→ **PROBLEM STATEMENT**:
Return, character for character, the lines from the one bearing "estratégias de" through the end of the material. Omit everything before that line.

** SUPPLIED ENTRIES follows **

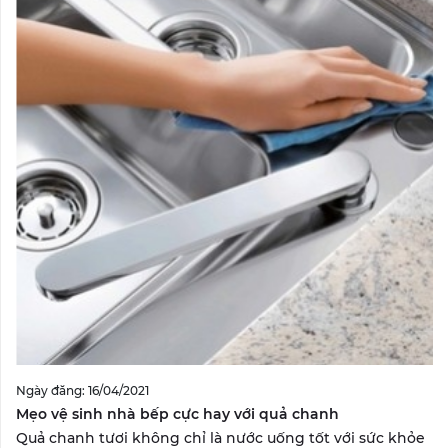
Ngày đăng: 16/04/2021
Mẹo vệ sinh nhà bếp cực hay với quả chanh
Quả chanh tươi không chỉ là nước uống tốt với sức khỏe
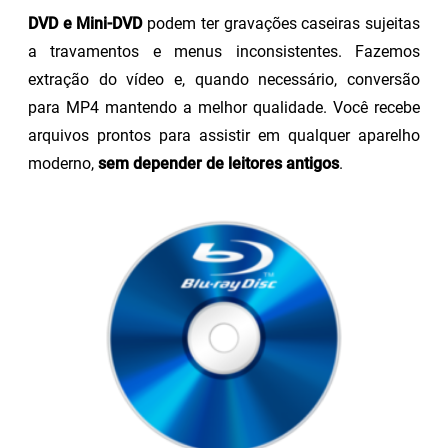
DVD e Mini-DVD
podem ter gravações caseiras sujeitas
a travamentos e menus inconsistentes. Fazemos
extração do vídeo e, quando necessário, conversão
para MP4 mantendo a melhor qualidade. Você recebe
arquivos prontos para assistir em qualquer aparelho
moderno,
sem depender de leitores antigos
.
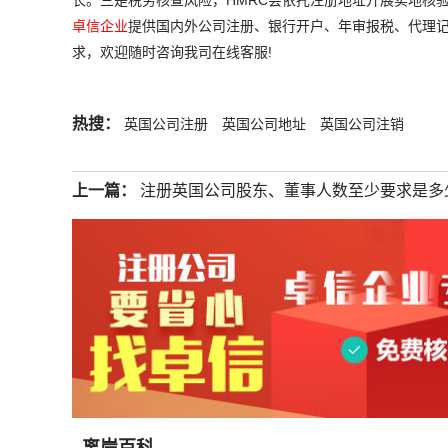
长。三是税务核查风险，HMRC会依托注册地址开展实地核
卓信企业
提供国内外公司注册、银行开户、年审报税、代理记
求，欢迎随时咨询我司在线客服!
热搜：
英国公司注册
英国公司地址
英国公司注销
上一篇：
注册英国公司股东、董事人数至少要求是多
离岸百科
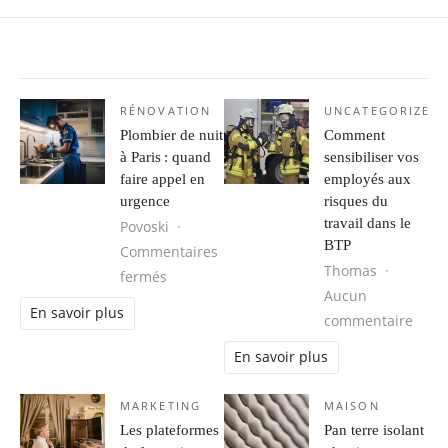
RÉNOVATION
UNCATEGORIZED
Plombier de nuit
Comment
à Paris : quand
sensibiliser vos
faire appel en
employés aux
urgence
risques du
travail dans le
Povoski
BTP
Commentaires
Thomas
sur Plombier de nuit à Paris : quand fair
fermés
Aucun
En savoir plus
sur C
commentaire
En savoir plus
MARKETING
MAISON
Les plateformes
Pan terre isolant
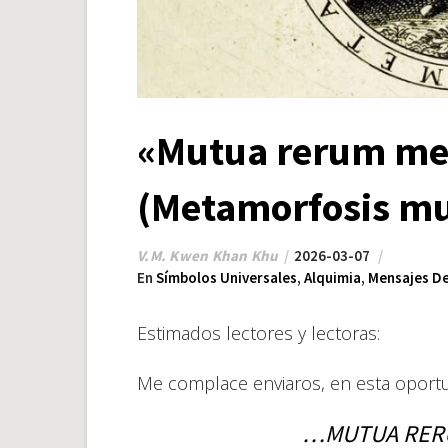
«Mutua rerum me
(Metamorfosis mu
V.M. Kwen Khan Khu
2026-03-07
En
Símbolos Universales
,
Alquimia
,
Mensajes De
Estimados lectores y lectoras:
Me complace enviaros, en esta oportu
…MUTUA RER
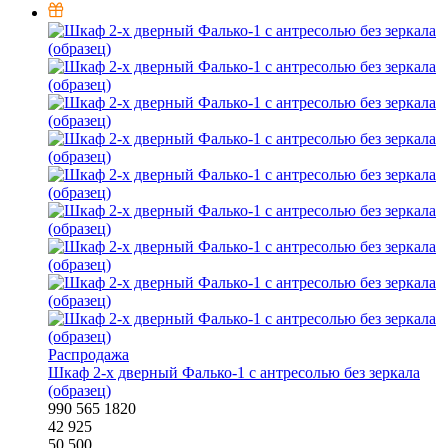
Распродажа
Шкаф 2-х дверный Фалько-1 с антресолью без зеркала
(образец)
990
565
1820
42 925
50 500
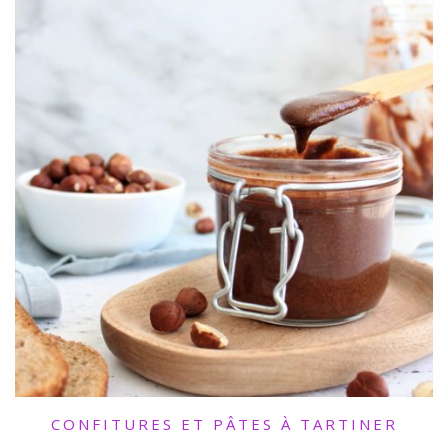
CONFITURES ET PÂTES À TARTINER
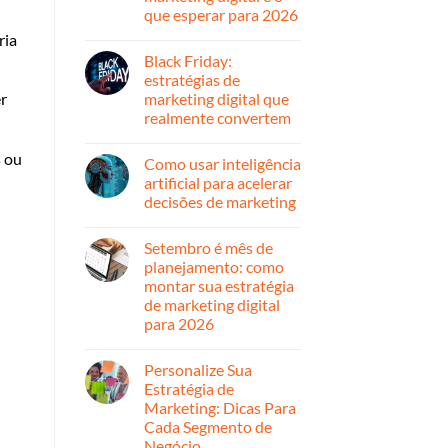
ano
que esperar para 2026
com
uma
Nenhum
ria
presença
comentário
Black Friday:
em
digital
Retrospectiva
forte
estratégias de
2025:
e
marketing digital que
r
o
estratégica
que
realmente convertem
mudou
no
Nenhum
marketing
comentário
s ou
Como usar inteligência
em
digital
Black
e
artificial para acelerar
Friday:
o
decisões de marketing
estratégias
que
de
esperar
Nenhum
marketing
para
comentário
digital
2026
Setembro é mês de
em
que
Como
planejamento: como
realmente
usar
convertem
montar sua estratégia
inteligência
artificial
de marketing digital
para
para 2026
acelerar
decisões
Nenhum
de
comentário
marketing
Personalize Sua
em
Setembro
Estratégia de
é
Marketing: Dicas Para
mês
de
Cada Segmento de
planejamento:
Negócio
como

** End of SUPPLIED ENTRIES **

→ **TASK RESPONSE**:
estratégias de
2025:
e
marketing digital que
r
o
estratégica
que
realmente convertem
mudou
no
Nenhum
marketing
comentário
s ou
Como usar inteligência
em
digital
Black
e
artificial para acelerar
Friday:
o
decisões de marketing
estratégias
que
de
esperar
Nenhum
marketing
para
comentário
digital
2026
Setembro é mês de
em
que
Como
planejamento: como
realmente
usar
convertem
montar sua estratégia
inteligência
artificial
de marketing digital
para
para 2026
acelerar
decisões
Nenhum
de
comentário
marketing
Personalize Sua
em
Setembro
Estratégia de
é
Marketing: Dicas Para
mês
de
Cada Segmento de
planejamento:
Negócio
como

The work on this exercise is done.